Ethics in data science and machine learning


It's important to understand that ethics play a role in every part of the data science lifecycle. You should consider the ethics of your decisions in each step. It begins with your central question and progresses through the availability of your model.

In the berry example, you discovered that a significant piece of data was missing from the training and testing datasets. You didn't know about thimbleberries or that there were six types of berries instead of only five. Although the subject of berry identification might seem trivial, the phenomenon represents a much larger problem. In addition to rocket launch safety, the absence of this data can skew results and even be life-threatening. For example, did you know that men and women exhibit vastly different heart attack symptoms? In recent health studies, huge populations of people were omitted from initial data collection, and it affected models for heart attack symptoms that were used in healthcare.

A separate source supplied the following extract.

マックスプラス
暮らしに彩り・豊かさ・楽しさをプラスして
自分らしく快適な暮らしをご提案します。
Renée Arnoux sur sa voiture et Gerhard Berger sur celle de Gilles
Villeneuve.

Ethics and rocket launch safety

The knowledge and expertise of NASA scientists and collaborators help ensure the highest probability of a safe and successful rocket launch. You might not have access to the same resources, but you can try to be as ethical as possible with the limited data that's available to you.

In the remaining modules of this learning path, you'll explore how weather data that's publicly available can help you understand what a successful launch day looks like. The dataset that you'll work with contains information about 64 crewed and uncrewed rocket launches. With this data, you can look at the weather on those 64 launch days to try to get an accurate understanding of what the weather needs to be to support a successful launch.

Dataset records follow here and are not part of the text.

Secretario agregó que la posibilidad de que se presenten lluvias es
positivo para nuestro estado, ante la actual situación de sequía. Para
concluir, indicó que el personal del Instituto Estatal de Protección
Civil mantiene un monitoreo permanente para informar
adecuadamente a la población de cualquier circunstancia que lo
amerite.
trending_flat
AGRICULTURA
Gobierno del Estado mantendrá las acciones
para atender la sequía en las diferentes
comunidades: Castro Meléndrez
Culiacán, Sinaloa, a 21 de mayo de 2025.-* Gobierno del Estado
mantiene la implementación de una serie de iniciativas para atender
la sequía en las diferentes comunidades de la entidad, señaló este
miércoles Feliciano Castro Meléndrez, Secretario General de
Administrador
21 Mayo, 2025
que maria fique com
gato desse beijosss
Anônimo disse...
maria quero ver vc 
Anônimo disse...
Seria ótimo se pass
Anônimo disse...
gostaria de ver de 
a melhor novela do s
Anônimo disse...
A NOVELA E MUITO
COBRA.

The dataset you'll use contains one unsuccessful rocket launch that was pushed back because of weather. Think about the thimbleberry example. If you don't have a complete representation of data, you won't know when to look out for new categories. With the berry example, you're missing the fact that there are six berry types, and you haven't identified thimbleberries. With the NASA data, you're missing pushed launched dates.

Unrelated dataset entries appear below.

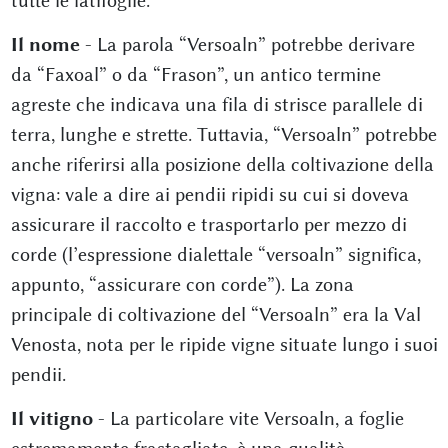
tutte le latifoglie.
Il nome
- La parola “Versoaln” potrebbe derivare
da “Faxoal” o da “Frason”, un antico termine
agreste che indicava una fila di strisce parallele di
terra, lunghe e strette. Tuttavia, “Versoaln” potrebbe
anche riferirsi alla posizione della coltivazione della
vigna: vale a dire ai pendii ripidi su cui si doveva
assicurare il raccolto e trasportarlo per mezzo di
corde (l’espressione dialettale “versoaln” significa,
appunto, “assicurare con corde”). La zona
principale di coltivazione del “Versoaln” era la Val
Venosta, nota per le ripide vigne situate lungo i suoi
pendii.
Il vitigno
- La particolare vite Versoaln, a foglie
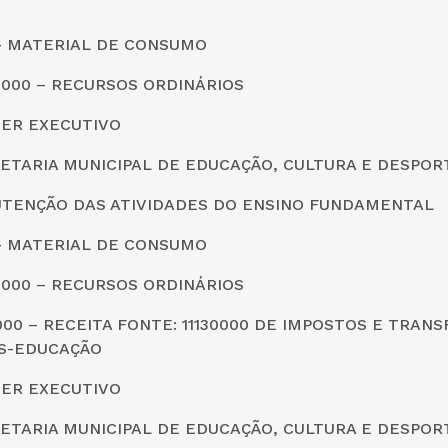
0 – MATERIAL DE CONSUMO
0000 – RECURSOS ORDINÁRIOS
DER EXECUTIVO
CRETARIA MUNICIPAL DE EDUCAÇÃO, CULTURA E DESPOR
UTENÇÃO DAS ATIVIDADES DO ENSINO FUNDAMENTAL
0 – MATERIAL DE CONSUMO
0000 – RECURSOS ORDINÁRIOS
0000 – RECEITA FONTE: 11130000 DE IMPOSTOS E TRAN
S-EDUCAÇÃO
DER EXECUTIVO
CRETARIA MUNICIPAL DE EDUCAÇÃO, CULTURA E DESPOR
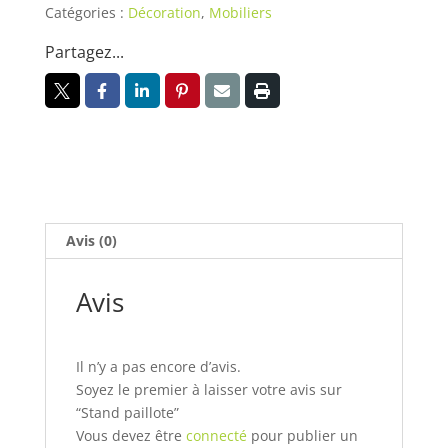
Catégories :
Décoration
,
Mobiliers
Partagez...
Avis (0)
Avis
Il n’y a pas encore d’avis.
Soyez le premier à laisser votre avis sur
“Stand paillote”
Vous devez être
connecté
pour publier un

Data science problems require rigor and iteration. With each new level of knowledge we gain from our data, we learn what other data might be missing, what new questions to ask, and how we might prioritize the data to yield more accurate understandings of the world around us.

Analysis that considers only one example of negative factors isn't the kind of data NASA would use when real lives are at risk. More data and subject matter expertise would be required before it should be used for any kind of real decision making. However, the dataset you'll work with in the next modules in the learning path provides an introduction to the type of analysis that might be used as a starting point.